Frontiers Not WallsPublished December 14, 2018
History tells us that border walls never work. The Sumerian Amorite Wall built in the 21st Century B.C.E. that extended one hundred miles from the Tigris to the Euphrates actually marked the beginning of the fall of the Sumerian Empire. The Great Wall of China was repeatedly breached by Mongol invaders and also failed to prevent the Manchu Qing Dynasty from supplanting the Han Chinese Ming Dynasty in 1644. The Manchu Qing Dynasty continued to rule China thereafter until the Republic of China was established in 1911. Today the surviving restored portions of the Great Wall of China are nothing more than a tourist attraction. The Berlin Wall survived only a brief twenty-eight years from 1961 to 1989 and its destruction marked the end of the East German regime who built it.

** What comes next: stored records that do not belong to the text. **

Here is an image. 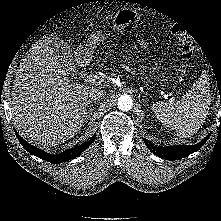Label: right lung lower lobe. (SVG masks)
I'll use <instances>...</instances> for the list:
<instances>
[{
  "mask_svg": "<svg viewBox=\"0 0 221 221\" xmlns=\"http://www.w3.org/2000/svg\"><path fill=\"white\" fill-rule=\"evenodd\" d=\"M15 134L19 140V142L22 144V146L32 155H35L43 160H46L48 162L54 163V164H58V163H62L68 160H71L75 157H77L79 154H81L86 148H88L89 145L92 144V142L95 139V135L88 140L87 142L72 148V149H68L66 151H63L62 153L59 154H49L37 147H34L32 145H30L28 142H26L16 131Z\"/></svg>",
  "mask_w": 221,
  "mask_h": 221,
  "instance_id": "right-lung-lower-lobe-1",
  "label": "right lung lower lobe"
}]
</instances>
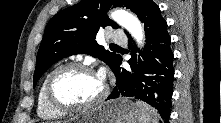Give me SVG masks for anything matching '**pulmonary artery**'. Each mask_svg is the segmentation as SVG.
<instances>
[{
  "instance_id": "1",
  "label": "pulmonary artery",
  "mask_w": 221,
  "mask_h": 123,
  "mask_svg": "<svg viewBox=\"0 0 221 123\" xmlns=\"http://www.w3.org/2000/svg\"><path fill=\"white\" fill-rule=\"evenodd\" d=\"M110 40L116 43H124L126 41V36L121 30H114L110 33Z\"/></svg>"
}]
</instances>
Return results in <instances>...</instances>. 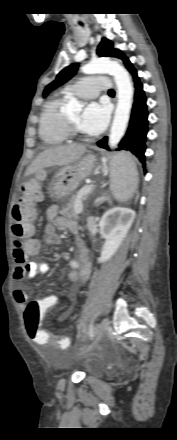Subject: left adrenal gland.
Here are the masks:
<instances>
[{"instance_id": "obj_1", "label": "left adrenal gland", "mask_w": 177, "mask_h": 440, "mask_svg": "<svg viewBox=\"0 0 177 440\" xmlns=\"http://www.w3.org/2000/svg\"><path fill=\"white\" fill-rule=\"evenodd\" d=\"M104 201L111 202V198H110V197H107V198L104 199Z\"/></svg>"}]
</instances>
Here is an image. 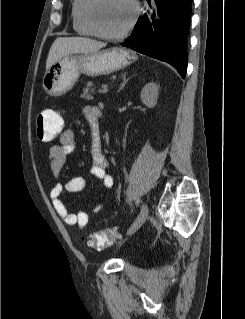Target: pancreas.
I'll list each match as a JSON object with an SVG mask.
<instances>
[{"instance_id":"1","label":"pancreas","mask_w":245,"mask_h":319,"mask_svg":"<svg viewBox=\"0 0 245 319\" xmlns=\"http://www.w3.org/2000/svg\"><path fill=\"white\" fill-rule=\"evenodd\" d=\"M95 89L96 88H95L93 82H91V81L87 82V86L83 89V93H82L81 97L86 99V100L93 99L92 94L95 93Z\"/></svg>"}]
</instances>
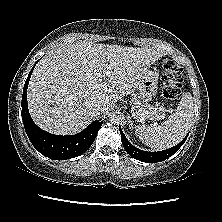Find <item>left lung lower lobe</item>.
<instances>
[{"instance_id":"0a47b994","label":"left lung lower lobe","mask_w":222,"mask_h":222,"mask_svg":"<svg viewBox=\"0 0 222 222\" xmlns=\"http://www.w3.org/2000/svg\"><path fill=\"white\" fill-rule=\"evenodd\" d=\"M119 130L121 133V140L122 144L124 146V149L126 152L133 157L134 159H137L142 162H147V163H154V162H161L172 156L174 153H176L179 148L184 144L185 140L187 139V136L176 146L164 150V151H158V152H148V151H143L140 150L136 147H134L126 138L124 133L121 130V127L119 126Z\"/></svg>"}]
</instances>
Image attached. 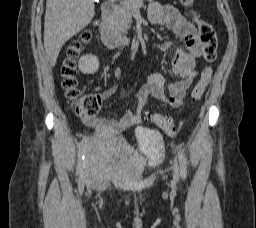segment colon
<instances>
[{"mask_svg":"<svg viewBox=\"0 0 256 228\" xmlns=\"http://www.w3.org/2000/svg\"><path fill=\"white\" fill-rule=\"evenodd\" d=\"M180 3L187 8L192 7L194 0H180ZM199 29L200 41L203 44V57L207 62H213L216 59L218 39L215 29L206 21L199 19L196 12L193 13ZM92 38L90 30L81 33L77 40H74L67 49L66 58L61 67V75L63 78V88L66 97L75 110L76 114L82 118H95L101 109V96L93 93L81 94L78 88L77 67L75 58L82 51L83 45ZM212 76L211 67H206L197 84L195 85L191 98L198 101L203 96ZM150 122L161 128L168 135H175L176 126L166 117L159 113L148 115Z\"/></svg>","mask_w":256,"mask_h":228,"instance_id":"5ec220e1","label":"colon"}]
</instances>
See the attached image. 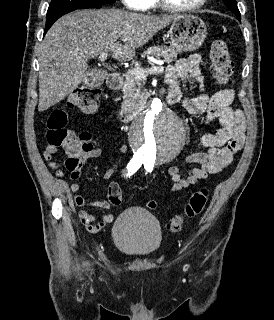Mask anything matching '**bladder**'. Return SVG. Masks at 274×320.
Returning a JSON list of instances; mask_svg holds the SVG:
<instances>
[{
    "mask_svg": "<svg viewBox=\"0 0 274 320\" xmlns=\"http://www.w3.org/2000/svg\"><path fill=\"white\" fill-rule=\"evenodd\" d=\"M112 234L116 247L132 257H147L162 243L158 221L142 208L124 210L114 222Z\"/></svg>",
    "mask_w": 274,
    "mask_h": 320,
    "instance_id": "31cf9c89",
    "label": "bladder"
}]
</instances>
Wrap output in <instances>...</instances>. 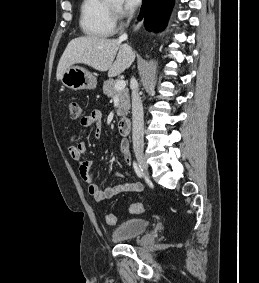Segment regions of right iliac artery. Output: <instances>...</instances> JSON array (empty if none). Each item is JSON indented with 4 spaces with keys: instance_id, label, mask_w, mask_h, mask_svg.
<instances>
[{
    "instance_id": "1",
    "label": "right iliac artery",
    "mask_w": 259,
    "mask_h": 283,
    "mask_svg": "<svg viewBox=\"0 0 259 283\" xmlns=\"http://www.w3.org/2000/svg\"><path fill=\"white\" fill-rule=\"evenodd\" d=\"M133 167H134V170H135L136 174L138 175V177L142 178L144 176V172H143V169L141 168V166L134 161Z\"/></svg>"
}]
</instances>
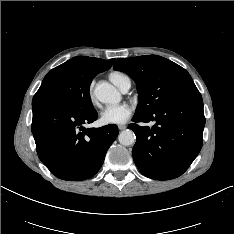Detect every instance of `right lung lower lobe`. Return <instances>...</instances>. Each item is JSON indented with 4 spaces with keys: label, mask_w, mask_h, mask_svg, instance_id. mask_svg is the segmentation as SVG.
Listing matches in <instances>:
<instances>
[{
    "label": "right lung lower lobe",
    "mask_w": 234,
    "mask_h": 234,
    "mask_svg": "<svg viewBox=\"0 0 234 234\" xmlns=\"http://www.w3.org/2000/svg\"><path fill=\"white\" fill-rule=\"evenodd\" d=\"M31 130L42 163L56 177L80 181L93 177L101 168L107 150L118 136V127L84 128L94 122L96 110H74L60 104L32 106Z\"/></svg>",
    "instance_id": "obj_1"
}]
</instances>
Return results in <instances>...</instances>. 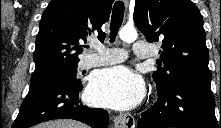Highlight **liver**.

National greatness is measured not by the height of protective walls but by the vitality of a people engaged in taming frontiers. At first these frontiers were forests, deserts, mountains and arctic wastelands. Then came the technologies that allowed mankind to tame the vastnesses of the world’s seas and the thin envelope of atmosphere above our heads. Today, the new frontier that beckons us is the immense resources found throughout our solar system. Future generations will one day even embark upon the vast void that separates us from the nearest stars. As President John F. Kennedy declared in 1962 “we choose to go to the moon in this decade, and do the other things, not because they are easy, but because they are hard.” Let us once again choose to do the hard things like colonizing the moon, Mars and the outer solar system. In the words of Russian rocket pioneer Konstantin Tsiolkovsky” “the earth is the cradle of mankind, but a man cannot live in the cradle forever.”